By 1960, the engines were supercharged and Thompson tried again. This time the car was running fine and on his first run, he reached an amazing 406mph. But it was not to be as, on the return run, a driveshaft broke and that was it. He tried again two years later but a bumpy course and a back injury prevented him from taking the record. By 1964, the jet-age had arrived and the cars of Breedlove and Arfons were to push the record out of reach of piston-engined cars.

Some cars never progressed off the drawing board or, if they did, never turned a wheel in anger. Possibly the most fantastic of these was the 1932 Stapp Jupiter. In fact, it was so outrageously improbable that one can’t help wondering what exactly Rene Stapp was thinking.

In a vast cylindrical body, built on a Voisin car chassis and retaining the original engine, Stapp mounted three 800hp Bristol Jupiter radial aero engines, converted into ‘internal combustion turbines,’ whatever they may be! The only detail of the engines that was divulged was that the pistons had been removed! Drive to all four wheels was claimed to be by ‘electric transmission.’

Stapp Jupiter
Accommodation for driver and mechanic was utterly bizarre, as it seems they had to stand amidships like a railway engine driver and fireman on the footplate, the driver having to peer out of a hatch cut in the bodywork with no protective windshield.

It was demonstrated on the streets of Paris (!) and then taken to the sands of Brittany for testing, where the Stapp Jupiter burst into flames and, perhaps thankfully for all involved, destroyed itself.

Possibly the most infamous ‘failure’ in LSR history – although its driver and owner would argue the point vociferously – was that of the Budweiser Rocket. It is a long and involved tale encompassing name and driver changes but, in short the car was designed to break the sound barrier (+/-750mph, depending on altitude and prevailing air temperature) at a time when the LSR stood at 630mph to Gary Gabelich in The Blue Flame.

Budweiser Rocket
The only problem was that the team chose to completely ignore all the rules governing the setting of a new LSR. According to the military radar system that measured the speed, the car did indeed travel at 739.66mph, a mach figure of 1.0106. However, the car was measured in one direction only over a distance of 52.8ft (1/100th of a mile). Opinion is divided as to what precisely they did achieve, but it very definitely wasn’t the world LSR.

Daimler Benz T80, sitting alongside Grand Prix W196
Then there was the pre-war Daimler Benz T80, which used an inverted 44.5litre V12 engine and ran on 6 wheels, four of them driven. This astonishing machine was only prevented from running by the German invasion of Poland and start of the Second World War. And not all of Malcolm Campbell’s Bluebirds were successful; his 1929 version that ran on Verneuk Pan in 1929 failed to take a record, Campbell receiving a telegram while there that Segrave had run 231mph at Daytona in the Golden Arrow, forcing Campbell to return home to lick his wounds and rebuild Bluebird yet again.

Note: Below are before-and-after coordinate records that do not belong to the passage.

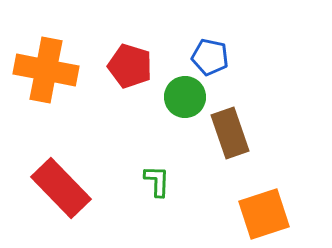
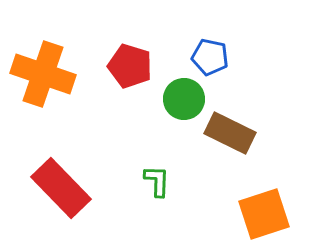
orange cross: moved 3 px left, 4 px down; rotated 8 degrees clockwise
green circle: moved 1 px left, 2 px down
brown rectangle: rotated 45 degrees counterclockwise
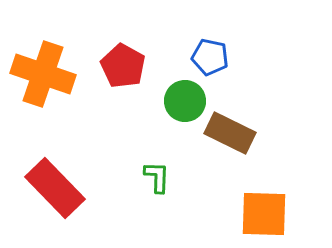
red pentagon: moved 7 px left; rotated 12 degrees clockwise
green circle: moved 1 px right, 2 px down
green L-shape: moved 4 px up
red rectangle: moved 6 px left
orange square: rotated 20 degrees clockwise
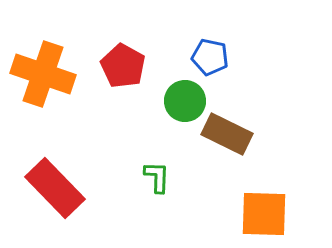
brown rectangle: moved 3 px left, 1 px down
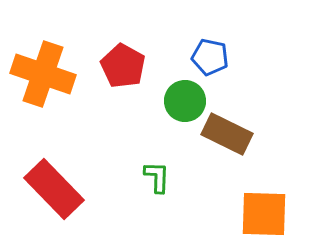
red rectangle: moved 1 px left, 1 px down
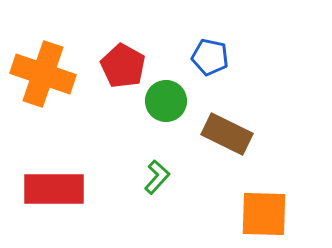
green circle: moved 19 px left
green L-shape: rotated 40 degrees clockwise
red rectangle: rotated 46 degrees counterclockwise
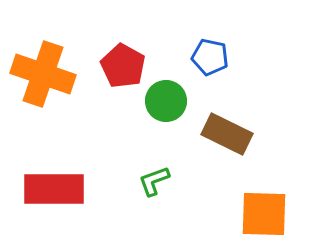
green L-shape: moved 3 px left, 4 px down; rotated 152 degrees counterclockwise
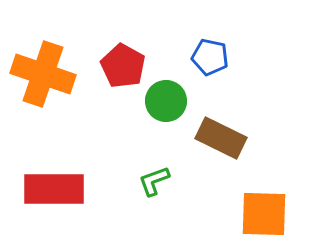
brown rectangle: moved 6 px left, 4 px down
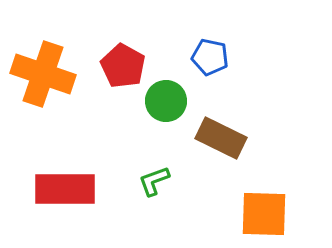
red rectangle: moved 11 px right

The history of the LSR could look so different if it hadn’t been for bad fortune, bad timing, over-optimism or plain ineffective design scuppering chances. Names such as the Fred H Stewart Enterprise, Infinity, Green Monster No.14 ‘Cyclops’, Valkyrie 1, Blonde Bombshell, Pea Soup Monster, Vanishing Point or Gyronaut X2, to name but a few, would have added colour to an already kaleidoscopic roll-call of successful attempts.

But it is the existence of the failures that makes the achievements of the successful stand out and we would be foolish to ignore them just because their names appear on no lists. It could be argued that all these men – successful or not – were made of something special and that they all deserve a place in history for the simple reason that all of them set out with success as their primary goal and stopped at nothing to try and make it reality.